(Document layout analysis data)
━━━━━━━━━━━━━━━━
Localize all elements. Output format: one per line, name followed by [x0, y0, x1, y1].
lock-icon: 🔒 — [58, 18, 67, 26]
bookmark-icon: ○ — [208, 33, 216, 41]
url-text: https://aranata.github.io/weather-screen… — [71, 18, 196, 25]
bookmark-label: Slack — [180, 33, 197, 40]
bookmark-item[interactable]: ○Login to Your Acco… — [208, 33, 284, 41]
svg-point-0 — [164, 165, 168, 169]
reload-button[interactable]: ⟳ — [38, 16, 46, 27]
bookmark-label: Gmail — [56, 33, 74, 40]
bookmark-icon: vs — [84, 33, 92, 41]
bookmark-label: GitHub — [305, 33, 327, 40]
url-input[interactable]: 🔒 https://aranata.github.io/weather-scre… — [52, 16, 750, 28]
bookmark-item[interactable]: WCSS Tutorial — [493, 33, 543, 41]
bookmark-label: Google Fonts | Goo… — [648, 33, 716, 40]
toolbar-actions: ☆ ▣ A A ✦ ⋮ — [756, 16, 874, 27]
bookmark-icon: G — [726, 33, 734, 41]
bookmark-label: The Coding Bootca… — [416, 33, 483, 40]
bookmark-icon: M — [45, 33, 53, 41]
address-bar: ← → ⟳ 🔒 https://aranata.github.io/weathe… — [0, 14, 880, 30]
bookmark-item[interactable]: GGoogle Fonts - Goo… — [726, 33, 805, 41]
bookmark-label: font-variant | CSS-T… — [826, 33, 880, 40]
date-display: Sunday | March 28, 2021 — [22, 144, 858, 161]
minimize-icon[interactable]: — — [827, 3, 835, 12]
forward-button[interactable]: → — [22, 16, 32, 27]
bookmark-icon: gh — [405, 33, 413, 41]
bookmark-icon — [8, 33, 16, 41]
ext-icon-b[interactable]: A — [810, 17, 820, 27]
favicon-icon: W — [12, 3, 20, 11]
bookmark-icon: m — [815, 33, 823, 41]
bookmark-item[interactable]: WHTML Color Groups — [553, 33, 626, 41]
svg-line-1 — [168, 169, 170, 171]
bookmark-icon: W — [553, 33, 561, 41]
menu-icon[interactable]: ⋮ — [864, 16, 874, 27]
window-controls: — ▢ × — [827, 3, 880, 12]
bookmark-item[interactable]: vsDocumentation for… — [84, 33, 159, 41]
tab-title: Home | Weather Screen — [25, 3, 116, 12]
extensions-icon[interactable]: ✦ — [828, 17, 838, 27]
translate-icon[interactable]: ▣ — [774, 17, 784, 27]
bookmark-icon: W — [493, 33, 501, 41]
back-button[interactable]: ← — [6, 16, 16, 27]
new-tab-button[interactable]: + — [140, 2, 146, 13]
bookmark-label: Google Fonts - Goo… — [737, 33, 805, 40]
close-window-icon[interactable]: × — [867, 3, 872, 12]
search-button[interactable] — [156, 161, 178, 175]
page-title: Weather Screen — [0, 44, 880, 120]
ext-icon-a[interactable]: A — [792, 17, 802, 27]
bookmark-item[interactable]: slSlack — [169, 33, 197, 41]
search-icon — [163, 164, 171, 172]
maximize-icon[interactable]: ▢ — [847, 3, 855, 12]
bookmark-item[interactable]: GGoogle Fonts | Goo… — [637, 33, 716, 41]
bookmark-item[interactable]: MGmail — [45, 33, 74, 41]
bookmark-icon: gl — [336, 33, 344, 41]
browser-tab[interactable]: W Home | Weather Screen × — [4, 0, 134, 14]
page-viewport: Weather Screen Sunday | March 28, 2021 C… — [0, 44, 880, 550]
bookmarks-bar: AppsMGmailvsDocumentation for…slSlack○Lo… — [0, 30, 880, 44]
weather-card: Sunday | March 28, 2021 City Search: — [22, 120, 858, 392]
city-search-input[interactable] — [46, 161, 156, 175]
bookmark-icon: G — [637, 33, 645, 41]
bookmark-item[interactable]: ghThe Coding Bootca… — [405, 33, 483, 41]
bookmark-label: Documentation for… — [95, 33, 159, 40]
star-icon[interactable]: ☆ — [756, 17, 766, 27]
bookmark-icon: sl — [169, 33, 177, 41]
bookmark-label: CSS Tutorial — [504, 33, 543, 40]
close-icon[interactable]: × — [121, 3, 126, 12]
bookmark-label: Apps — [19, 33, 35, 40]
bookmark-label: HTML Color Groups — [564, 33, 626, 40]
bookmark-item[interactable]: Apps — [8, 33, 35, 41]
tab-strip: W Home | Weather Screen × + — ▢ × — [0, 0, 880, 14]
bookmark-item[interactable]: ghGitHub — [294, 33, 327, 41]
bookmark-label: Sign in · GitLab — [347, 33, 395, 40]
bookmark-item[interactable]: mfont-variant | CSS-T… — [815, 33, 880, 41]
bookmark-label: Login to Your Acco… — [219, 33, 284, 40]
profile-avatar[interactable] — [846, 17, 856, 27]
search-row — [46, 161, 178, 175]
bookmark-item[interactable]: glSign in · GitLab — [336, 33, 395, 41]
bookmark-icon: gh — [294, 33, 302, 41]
━━━━━━━━━━━━━━━━
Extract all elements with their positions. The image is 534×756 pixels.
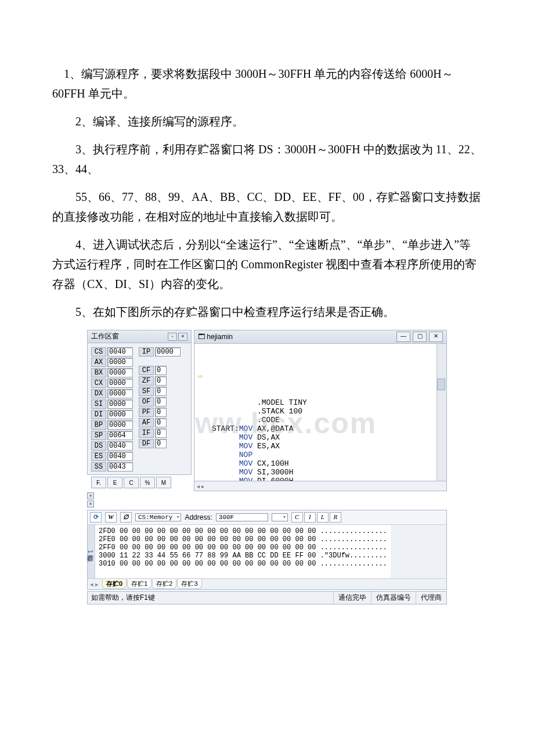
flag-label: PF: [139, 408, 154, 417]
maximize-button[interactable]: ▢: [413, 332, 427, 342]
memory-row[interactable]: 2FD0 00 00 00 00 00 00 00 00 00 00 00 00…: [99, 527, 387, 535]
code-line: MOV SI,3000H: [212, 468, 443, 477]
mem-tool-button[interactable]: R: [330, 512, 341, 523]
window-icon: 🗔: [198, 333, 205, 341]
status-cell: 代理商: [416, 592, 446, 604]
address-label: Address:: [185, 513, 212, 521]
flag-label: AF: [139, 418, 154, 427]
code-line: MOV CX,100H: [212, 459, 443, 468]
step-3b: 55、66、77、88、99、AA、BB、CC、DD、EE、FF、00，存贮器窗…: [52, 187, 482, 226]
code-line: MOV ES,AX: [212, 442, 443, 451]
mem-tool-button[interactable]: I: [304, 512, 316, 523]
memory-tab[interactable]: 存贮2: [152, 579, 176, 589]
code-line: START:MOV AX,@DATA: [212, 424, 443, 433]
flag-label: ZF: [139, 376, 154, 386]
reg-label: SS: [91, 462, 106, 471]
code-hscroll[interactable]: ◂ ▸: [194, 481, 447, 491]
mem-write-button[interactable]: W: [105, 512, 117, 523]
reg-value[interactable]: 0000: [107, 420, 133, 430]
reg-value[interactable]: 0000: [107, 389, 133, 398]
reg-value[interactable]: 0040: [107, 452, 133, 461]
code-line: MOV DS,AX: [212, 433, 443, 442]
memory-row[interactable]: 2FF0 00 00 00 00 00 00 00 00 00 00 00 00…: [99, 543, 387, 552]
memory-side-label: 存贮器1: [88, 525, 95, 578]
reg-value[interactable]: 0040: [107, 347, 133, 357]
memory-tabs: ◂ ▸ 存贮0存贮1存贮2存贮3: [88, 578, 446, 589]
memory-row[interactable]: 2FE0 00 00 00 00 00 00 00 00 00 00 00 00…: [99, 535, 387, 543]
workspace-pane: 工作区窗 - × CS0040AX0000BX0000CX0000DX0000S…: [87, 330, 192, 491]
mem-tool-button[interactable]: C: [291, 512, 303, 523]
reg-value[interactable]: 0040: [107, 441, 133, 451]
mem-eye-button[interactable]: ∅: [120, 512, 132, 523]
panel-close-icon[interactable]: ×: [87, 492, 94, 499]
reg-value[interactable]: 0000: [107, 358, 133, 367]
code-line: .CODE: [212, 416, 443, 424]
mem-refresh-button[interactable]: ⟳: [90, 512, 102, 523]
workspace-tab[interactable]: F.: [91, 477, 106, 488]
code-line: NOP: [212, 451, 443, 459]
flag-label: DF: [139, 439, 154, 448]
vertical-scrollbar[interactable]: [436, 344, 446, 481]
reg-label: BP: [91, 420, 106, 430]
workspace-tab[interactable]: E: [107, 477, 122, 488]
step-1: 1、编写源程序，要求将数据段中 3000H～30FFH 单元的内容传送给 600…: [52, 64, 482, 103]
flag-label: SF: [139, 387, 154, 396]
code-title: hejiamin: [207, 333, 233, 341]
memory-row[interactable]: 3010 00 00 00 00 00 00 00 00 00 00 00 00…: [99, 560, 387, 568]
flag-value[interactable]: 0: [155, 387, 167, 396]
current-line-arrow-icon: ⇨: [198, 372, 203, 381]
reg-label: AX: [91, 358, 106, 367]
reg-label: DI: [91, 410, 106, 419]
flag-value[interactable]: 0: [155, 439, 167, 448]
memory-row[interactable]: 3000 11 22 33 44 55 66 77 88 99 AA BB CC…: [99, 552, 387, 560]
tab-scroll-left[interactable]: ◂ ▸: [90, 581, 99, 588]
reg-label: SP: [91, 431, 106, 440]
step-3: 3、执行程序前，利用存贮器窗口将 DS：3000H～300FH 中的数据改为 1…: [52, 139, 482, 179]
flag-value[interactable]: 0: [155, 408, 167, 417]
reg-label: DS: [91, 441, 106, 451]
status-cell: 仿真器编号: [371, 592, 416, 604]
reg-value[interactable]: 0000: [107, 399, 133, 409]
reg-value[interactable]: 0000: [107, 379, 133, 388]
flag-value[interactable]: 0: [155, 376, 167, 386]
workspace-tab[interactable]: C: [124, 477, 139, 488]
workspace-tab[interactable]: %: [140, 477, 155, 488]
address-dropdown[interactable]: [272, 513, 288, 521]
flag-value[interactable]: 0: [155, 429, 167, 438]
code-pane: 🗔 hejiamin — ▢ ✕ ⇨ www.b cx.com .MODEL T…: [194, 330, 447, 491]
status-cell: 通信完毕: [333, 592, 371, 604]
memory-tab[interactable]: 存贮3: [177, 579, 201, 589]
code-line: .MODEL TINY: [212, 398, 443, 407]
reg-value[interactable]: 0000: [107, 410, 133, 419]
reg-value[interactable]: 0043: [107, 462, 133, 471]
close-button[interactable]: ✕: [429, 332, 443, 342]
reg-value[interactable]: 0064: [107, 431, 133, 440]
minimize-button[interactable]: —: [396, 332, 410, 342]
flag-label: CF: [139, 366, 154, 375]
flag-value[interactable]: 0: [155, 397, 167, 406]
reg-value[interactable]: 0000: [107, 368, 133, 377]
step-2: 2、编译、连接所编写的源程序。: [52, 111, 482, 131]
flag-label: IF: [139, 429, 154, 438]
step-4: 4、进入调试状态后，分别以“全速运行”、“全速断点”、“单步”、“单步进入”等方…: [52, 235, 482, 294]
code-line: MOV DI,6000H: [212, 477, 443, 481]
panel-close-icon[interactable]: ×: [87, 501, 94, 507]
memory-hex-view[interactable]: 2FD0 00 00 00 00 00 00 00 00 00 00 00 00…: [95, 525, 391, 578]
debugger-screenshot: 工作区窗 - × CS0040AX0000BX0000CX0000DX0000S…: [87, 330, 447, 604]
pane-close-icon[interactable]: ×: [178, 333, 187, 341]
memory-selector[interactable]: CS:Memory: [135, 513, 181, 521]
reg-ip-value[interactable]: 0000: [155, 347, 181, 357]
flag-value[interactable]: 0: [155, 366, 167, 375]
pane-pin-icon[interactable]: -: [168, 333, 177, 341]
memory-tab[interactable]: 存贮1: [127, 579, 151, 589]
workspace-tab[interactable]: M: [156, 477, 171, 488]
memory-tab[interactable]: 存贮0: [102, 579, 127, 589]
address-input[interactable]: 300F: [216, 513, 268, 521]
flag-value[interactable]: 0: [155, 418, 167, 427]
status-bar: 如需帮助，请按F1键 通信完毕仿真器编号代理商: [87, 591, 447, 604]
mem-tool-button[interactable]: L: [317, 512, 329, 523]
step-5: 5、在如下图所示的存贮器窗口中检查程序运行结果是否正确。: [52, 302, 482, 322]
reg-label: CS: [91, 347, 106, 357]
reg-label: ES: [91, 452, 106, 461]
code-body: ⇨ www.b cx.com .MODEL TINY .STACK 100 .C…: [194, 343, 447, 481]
━━━━━━━━━━━━━━━━
Answer with one number only: how many lines in the data contain the word "Bootca"?

• Result of the exercise: 2